TASK TO COMPLETE: Produce as output only the lines below starting at the line with "Варшавський національний університет" and continuing through the line with "Державний Університет ім. Марії Склодо", each one exactly as written.

Extracted page text data:
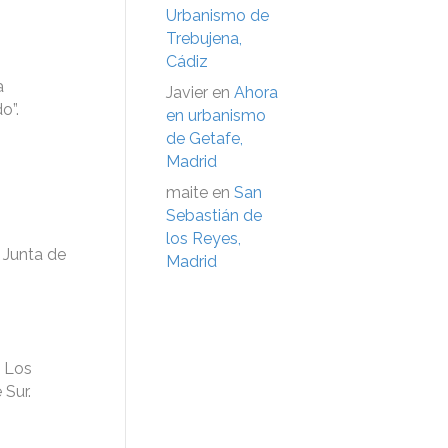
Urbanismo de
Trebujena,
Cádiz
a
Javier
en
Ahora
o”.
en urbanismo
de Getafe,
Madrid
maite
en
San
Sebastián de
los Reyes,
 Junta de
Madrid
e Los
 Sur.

* * *

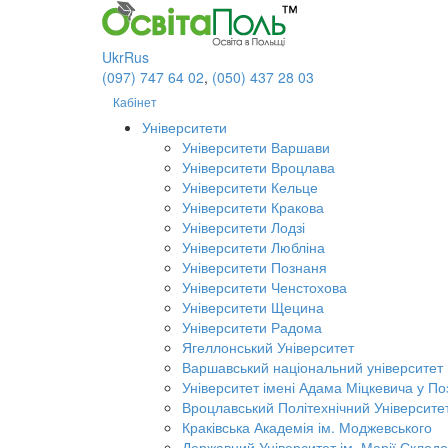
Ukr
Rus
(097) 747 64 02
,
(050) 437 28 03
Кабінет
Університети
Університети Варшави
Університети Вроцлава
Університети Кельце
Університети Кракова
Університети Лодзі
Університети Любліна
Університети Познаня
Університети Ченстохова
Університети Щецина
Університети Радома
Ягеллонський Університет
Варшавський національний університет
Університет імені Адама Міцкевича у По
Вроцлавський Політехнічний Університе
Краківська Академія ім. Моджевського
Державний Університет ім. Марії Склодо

---

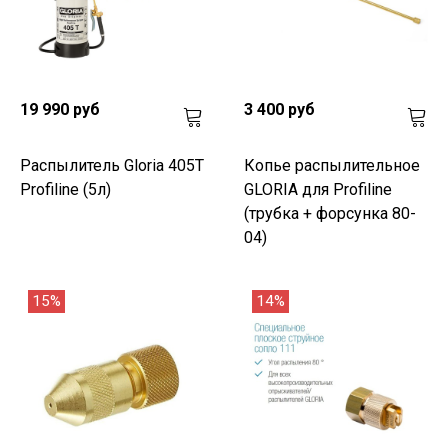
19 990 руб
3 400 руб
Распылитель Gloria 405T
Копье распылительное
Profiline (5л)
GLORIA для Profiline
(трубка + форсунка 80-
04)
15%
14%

THE ANSWER:
Варшавський національний університет
Університет імені Адама Міцкевича у По
Вроцлавський Політехнічний Університе
Краківська Академія ім. Моджевського
Державний Університет ім. Марії Склодо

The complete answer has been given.